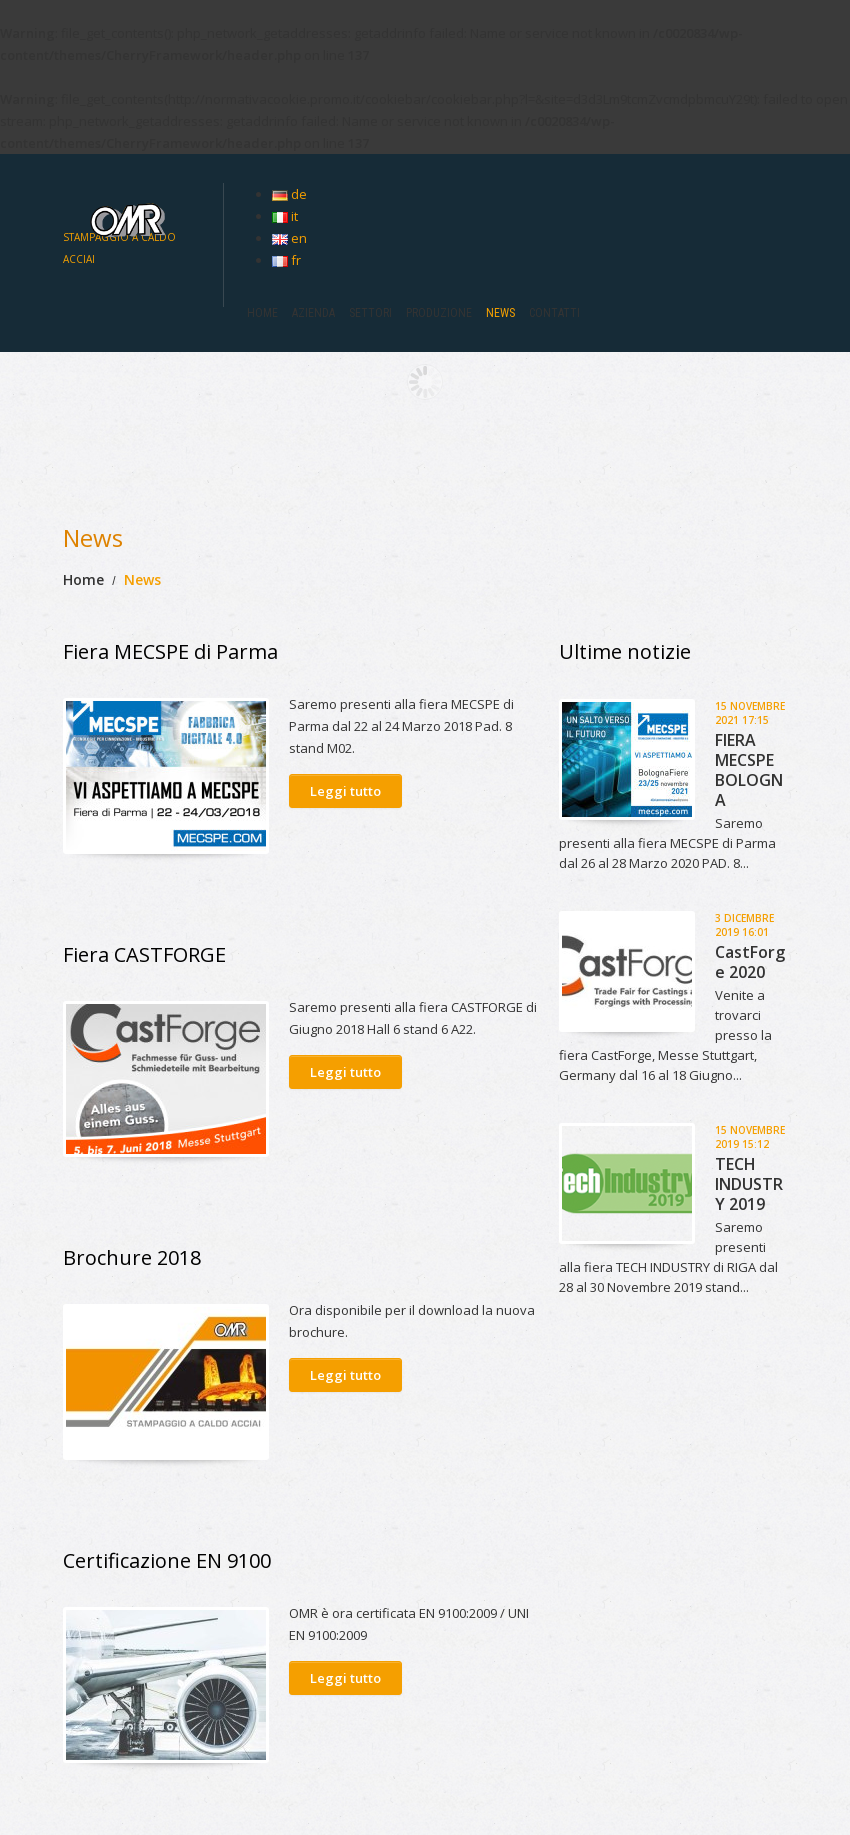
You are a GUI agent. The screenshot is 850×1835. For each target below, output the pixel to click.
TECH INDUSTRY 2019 (749, 1184)
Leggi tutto (345, 791)
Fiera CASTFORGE (144, 954)
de (289, 194)
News (500, 313)
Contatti (554, 313)
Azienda (313, 313)
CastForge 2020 (750, 962)
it (285, 216)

━━━━━━━━━━━━━━━━━━━━

= TASK STATEMENT =
Each line of the listing above belongs in the answer exactly as written; the pictures do not.

= EXERCISE RESPONSE =
You are a GUI agent. The screenshot is 850×1835. For each target below, output the pixel to click.
TECH INDUSTRY 2019 (749, 1184)
Leggi tutto (345, 791)
Fiera CASTFORGE (144, 954)
de (289, 194)
News (500, 313)
Contatti (554, 313)
Azienda (313, 313)
CastForge 2020 (750, 962)
it (285, 216)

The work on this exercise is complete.